Following the acquisition of Axiom Systems in 2008, Comptel now offers an end-to-end automated fulfillment solution for broadband, mobile and next-generation IP networks. Its fulfillment suite covers the complete process of service creation and fulfillment, with specialization in IP and Ethernet. The solution comprises building blocks (operational modules and pre-configured components) which can be combined to solve the operational problems of service delivery and the technical problems of designing and creating new services.

Although Comptel is well positioned in the emerging all-IP-network-based, fixed-mobile convergent telecom industry, the company has struggled to gain new OSS business, especially in mature markets.

Currently, Comptel anticipates the most prosperous revenue opportunities will occur in the IP-based fulfillment segment, especially in emerging markets.

Important strategic customers include T-Mobile, Brasil Telecom, Vodafone, Bharti and O2. Comptel has strategic relationships with a number of SIs, which run Comptel competence centers.
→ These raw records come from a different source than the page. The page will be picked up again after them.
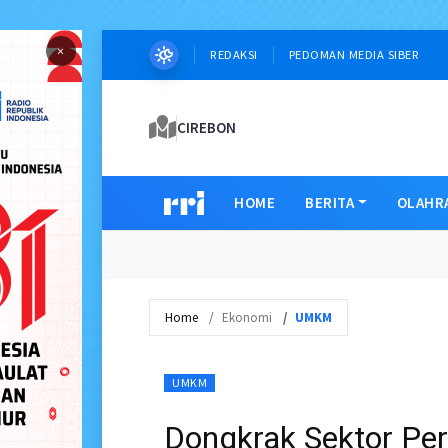
×
REDAKSI
PEDOMAN MEDIA SIBER
CIREBON
HOME
BERITA
OLAHR
Home
Ekonomi
UMKM
UMKM
Dongkrak Sektor Per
For example, T-Systems and IBM are long-term partners of Comptel, playing a key role in delivering complex projects to Deutsche Telekom and Bharti in India. Comptel should pursue further global alliance agreements with integration partners to expand its footprint in other regions. Sales via partners account for around 30% of its overall revenue.

We maintain that Comptel will be able to compensate for the slight drop in OSS revenue, since it is reasonably well positioned to guide CSPs toward a next-generation, convergent fulfillment architecture. However, Comptel should move swiftly to complete the integration and streamlining of acquired assets, and place more emphasis on a standardized, out-of-the box approach that steers away from costly customizations wherever possible. Moreover, the company will need to facilitate stronger channel partnerships in order to fully exploit the revenue potential.

Figure 6 shows Comptel's overall score as "stable."

Figure 6. Strategic Scorecard for Comptel as an OSS Vendor, 2009

Figure 6.Strategic Scorecard for Comptel as an OSS Vendor, 2009

VS = very strong; S = strong; ST = stable; SR = some risk; HR = high risk

Source: Gartner (November 2009)
 





Ericsson

Ericsson is one of the leading suppliers of telecom network equipment, software and services, with particular strengths in the wireless space. It provides element management and network management solutions for mobile, broadband, IP, softswitch and optical networking equipment. Most of its back-office solutions reside close to the network. However, it has increased its focus on the service layer through a number of acquisitions and developments during the past year.

In the 1990s Ericsson introduced an integrated OSS/BSS modular product concept to the market, going back to a joint venture between HP and Ericsson, Ericsson Hewlett-Packard Telecommunications (EHPT). At that time the market was not ready for the "end-to-end story." However, most of the OSS/BSS assets were merged into Ericsson, as Ericsson wholly acquired EHPT in 2001. Those former EHPT assets are now distributed throughout Ericsson.

As a leading NEP, Ericsson is expected to provide a comprehensive service assurance portfolio. This primarily features OSS systems close to the network, which provide operational insight into the network by reporting on usage trends, issuing alerts on service degradation and providing data input for SLAs. Given its leading position in the wireless equipment market, Ericsson's provisioning and fulfillment solution has gained traction worldwide. It automates end-to-end provisioning and activation processes, encompassing subscribers, content and devices. Other fulfillment products, including order management and inventory, are offered through an extensive network of strategic partnerships. However, the bulk of current OSS revenue is still derived from maintenance and upgrades of legacy OSSs, as well as expanding network contracts.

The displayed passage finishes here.